Müller-Hohagen, Jürgen (Hg.): Stacheldraht und heile Welt

Untertitel: Historisch-psychologische Studien über Normalität und politischen Terror

edition discord, Tübingen, 1996

Das Buch ist vergriffen. Einige Exemplare sind noch über das Dachau Institut Psychologie und Pädagogik erhältlich.

Der Sammelband geht auf die gleichnamigen Dachauer Geschichtstage des Zeitgeschichtlichen Vereins „Zum Beispiel Dachau“ zurück, die 1995 unter der Schirmherrschaft von Hildegard Hamm-Brücher und der Leitung von Jürgen Müller-Hohagen stattfanden. Es handelte sich um eine interdisziplinär und international besetzte Tagung. Die verheerenden Wirkungen von Illusionen, an vermeintlich heilen (Teil-) Welten festzuhalten und den Blick vor dem Terror anderswo zu verschließen, haben das ganze 20. Jahrhundert durchzogen. Aufteilungen von heiler Welt und Stacheldraht, von Terror und Normalität, von schmutziger Politik und beschaulichem Familienleben stimmten an vielen Orten nicht. Das wurde in interdisziplinärem Austausch dargelegt, v.a. historisch und psychologisch/psychoanalytisch. Die Analysen kamen aus einer Reihe von Ländern: Deutschland (Klaus Drobisch, Hans-Günter Richardi, Almuth Sellschopp, Beatrix Vogel, Jürgen Müller-Hohagen), Österreich (Hermann Langbein), Argentinien (Osvaldo Bayer), Uruguay (Maren und Marcelo Viñar), Niederlande (Gonda Scheffel-Baars), Tschechien (Jaroslav N. Ondra).
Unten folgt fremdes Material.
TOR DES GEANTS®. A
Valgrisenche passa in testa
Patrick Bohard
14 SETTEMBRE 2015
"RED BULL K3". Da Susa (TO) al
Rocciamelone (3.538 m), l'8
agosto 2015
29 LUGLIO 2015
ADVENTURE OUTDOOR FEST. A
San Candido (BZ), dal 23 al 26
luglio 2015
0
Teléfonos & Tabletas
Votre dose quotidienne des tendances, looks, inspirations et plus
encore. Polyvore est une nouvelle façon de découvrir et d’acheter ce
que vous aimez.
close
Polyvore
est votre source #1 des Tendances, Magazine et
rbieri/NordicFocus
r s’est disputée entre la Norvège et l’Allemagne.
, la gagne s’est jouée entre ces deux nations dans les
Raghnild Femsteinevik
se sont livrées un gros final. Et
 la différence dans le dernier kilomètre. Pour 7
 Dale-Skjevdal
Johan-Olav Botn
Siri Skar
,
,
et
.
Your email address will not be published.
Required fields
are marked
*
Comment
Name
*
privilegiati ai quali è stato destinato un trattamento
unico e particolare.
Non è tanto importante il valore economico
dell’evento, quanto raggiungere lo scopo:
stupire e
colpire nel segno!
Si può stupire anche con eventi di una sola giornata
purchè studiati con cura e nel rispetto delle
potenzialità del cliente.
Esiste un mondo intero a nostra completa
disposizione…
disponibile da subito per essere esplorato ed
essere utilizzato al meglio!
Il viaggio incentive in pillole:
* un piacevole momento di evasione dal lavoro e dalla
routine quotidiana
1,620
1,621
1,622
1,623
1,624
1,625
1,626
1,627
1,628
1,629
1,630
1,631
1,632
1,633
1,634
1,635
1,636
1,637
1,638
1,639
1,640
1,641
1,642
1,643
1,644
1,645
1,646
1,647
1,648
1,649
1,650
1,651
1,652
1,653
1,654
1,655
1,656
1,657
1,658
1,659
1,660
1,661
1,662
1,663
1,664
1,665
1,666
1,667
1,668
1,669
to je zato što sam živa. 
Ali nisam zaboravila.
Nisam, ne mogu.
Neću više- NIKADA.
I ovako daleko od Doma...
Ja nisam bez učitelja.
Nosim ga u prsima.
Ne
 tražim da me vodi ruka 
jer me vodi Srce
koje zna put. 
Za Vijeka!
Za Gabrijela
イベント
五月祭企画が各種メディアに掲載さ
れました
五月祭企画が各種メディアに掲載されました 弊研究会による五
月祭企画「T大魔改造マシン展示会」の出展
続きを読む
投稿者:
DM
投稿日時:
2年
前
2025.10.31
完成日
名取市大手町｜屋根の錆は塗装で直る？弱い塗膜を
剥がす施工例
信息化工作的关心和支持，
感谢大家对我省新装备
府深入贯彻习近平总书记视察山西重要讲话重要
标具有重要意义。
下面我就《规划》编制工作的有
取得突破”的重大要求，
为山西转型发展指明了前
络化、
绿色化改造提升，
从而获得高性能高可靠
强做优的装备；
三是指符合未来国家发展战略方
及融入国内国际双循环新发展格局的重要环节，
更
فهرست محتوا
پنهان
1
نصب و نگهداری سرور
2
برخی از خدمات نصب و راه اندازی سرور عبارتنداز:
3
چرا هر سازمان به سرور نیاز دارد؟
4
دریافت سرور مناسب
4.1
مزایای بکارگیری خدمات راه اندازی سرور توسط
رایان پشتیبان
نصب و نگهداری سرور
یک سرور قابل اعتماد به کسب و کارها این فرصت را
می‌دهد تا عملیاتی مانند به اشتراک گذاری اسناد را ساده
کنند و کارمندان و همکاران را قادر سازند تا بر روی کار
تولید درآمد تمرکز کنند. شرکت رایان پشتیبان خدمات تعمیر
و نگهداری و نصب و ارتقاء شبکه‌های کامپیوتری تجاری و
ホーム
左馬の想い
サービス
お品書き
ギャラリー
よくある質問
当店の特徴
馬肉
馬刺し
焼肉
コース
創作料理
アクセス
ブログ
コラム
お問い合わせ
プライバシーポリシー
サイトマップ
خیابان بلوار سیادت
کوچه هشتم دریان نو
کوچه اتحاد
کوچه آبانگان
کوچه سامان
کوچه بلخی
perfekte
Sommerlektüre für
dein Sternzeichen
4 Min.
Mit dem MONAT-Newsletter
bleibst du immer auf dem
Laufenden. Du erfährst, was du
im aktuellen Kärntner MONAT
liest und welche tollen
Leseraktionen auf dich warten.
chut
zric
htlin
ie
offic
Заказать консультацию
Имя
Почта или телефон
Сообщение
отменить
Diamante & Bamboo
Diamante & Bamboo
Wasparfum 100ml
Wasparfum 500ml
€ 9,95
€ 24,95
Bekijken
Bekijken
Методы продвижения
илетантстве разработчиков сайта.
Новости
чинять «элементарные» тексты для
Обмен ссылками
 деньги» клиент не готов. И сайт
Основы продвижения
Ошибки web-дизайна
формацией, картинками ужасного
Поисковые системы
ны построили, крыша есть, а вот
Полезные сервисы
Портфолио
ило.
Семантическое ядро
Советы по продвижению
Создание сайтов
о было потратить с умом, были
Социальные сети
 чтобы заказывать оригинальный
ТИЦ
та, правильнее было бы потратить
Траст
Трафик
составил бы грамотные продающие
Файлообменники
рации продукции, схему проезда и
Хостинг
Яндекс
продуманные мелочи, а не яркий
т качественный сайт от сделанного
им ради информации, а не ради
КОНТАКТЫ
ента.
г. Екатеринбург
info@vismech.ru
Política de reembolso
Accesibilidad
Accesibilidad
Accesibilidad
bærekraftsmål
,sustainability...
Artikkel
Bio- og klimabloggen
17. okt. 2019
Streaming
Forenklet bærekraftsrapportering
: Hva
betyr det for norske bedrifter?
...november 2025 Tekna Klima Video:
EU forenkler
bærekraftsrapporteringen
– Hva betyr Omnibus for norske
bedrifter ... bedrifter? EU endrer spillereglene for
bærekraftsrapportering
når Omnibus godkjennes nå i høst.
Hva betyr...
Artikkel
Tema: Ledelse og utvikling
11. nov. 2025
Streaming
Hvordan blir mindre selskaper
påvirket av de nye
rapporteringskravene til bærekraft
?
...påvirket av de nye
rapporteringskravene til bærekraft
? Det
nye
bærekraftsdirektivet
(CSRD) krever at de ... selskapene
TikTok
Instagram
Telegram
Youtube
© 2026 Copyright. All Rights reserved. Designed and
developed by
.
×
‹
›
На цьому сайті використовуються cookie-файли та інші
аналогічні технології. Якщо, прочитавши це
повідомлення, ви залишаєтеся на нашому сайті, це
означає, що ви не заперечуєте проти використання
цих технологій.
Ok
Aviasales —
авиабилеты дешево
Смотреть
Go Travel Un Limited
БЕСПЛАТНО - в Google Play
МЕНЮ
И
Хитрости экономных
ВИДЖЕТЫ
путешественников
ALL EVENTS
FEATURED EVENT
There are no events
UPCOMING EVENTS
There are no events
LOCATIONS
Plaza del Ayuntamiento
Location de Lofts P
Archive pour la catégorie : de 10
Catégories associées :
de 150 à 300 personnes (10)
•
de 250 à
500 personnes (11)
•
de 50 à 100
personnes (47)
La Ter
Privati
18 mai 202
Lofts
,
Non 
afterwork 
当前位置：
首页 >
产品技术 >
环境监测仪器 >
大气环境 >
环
Für die Buchveröffentlichung wurden die Beiträge überarbeitet, z.T. erweitert und ihre Verbindungslinien nochmals vertieft aufgezeigt.

Zitate:

Marcelo Viñar: „Heute weiß ich: Schon das Wenigste ist fürchterlich und bleibt eingebrannt für immer. (…) Jede Person ist, unabhängig davon, ob sie es weiß oder nicht und ob sie damit einverstanden ist oder nicht, Zusammenfassung und Spiegel der Geschichte ihrer Zeit und ihres Ortes. Sie lebt dies in der außerordentlichen Spannweite dessen, wozu wir Menschen fähig sind, im Guten wie im Bösen. (…) Subjekt einer persönlichen und einer kollektiven Geschichte zu sein, dies ist eine Schnittlinie, aus der niemand entkommen kann. (…) Die Zeit des Horrors ist abgrundtief und zerstörerisch. Paradoxerweise ist sie gleichzeitig aber auch unauslöschlich; sie bildet eine Grundlage und erzeugt Wirkungen, die das Leben des Subjekts und vielleicht auch das seiner Nachfahren bestimmen“ (S. 111 f).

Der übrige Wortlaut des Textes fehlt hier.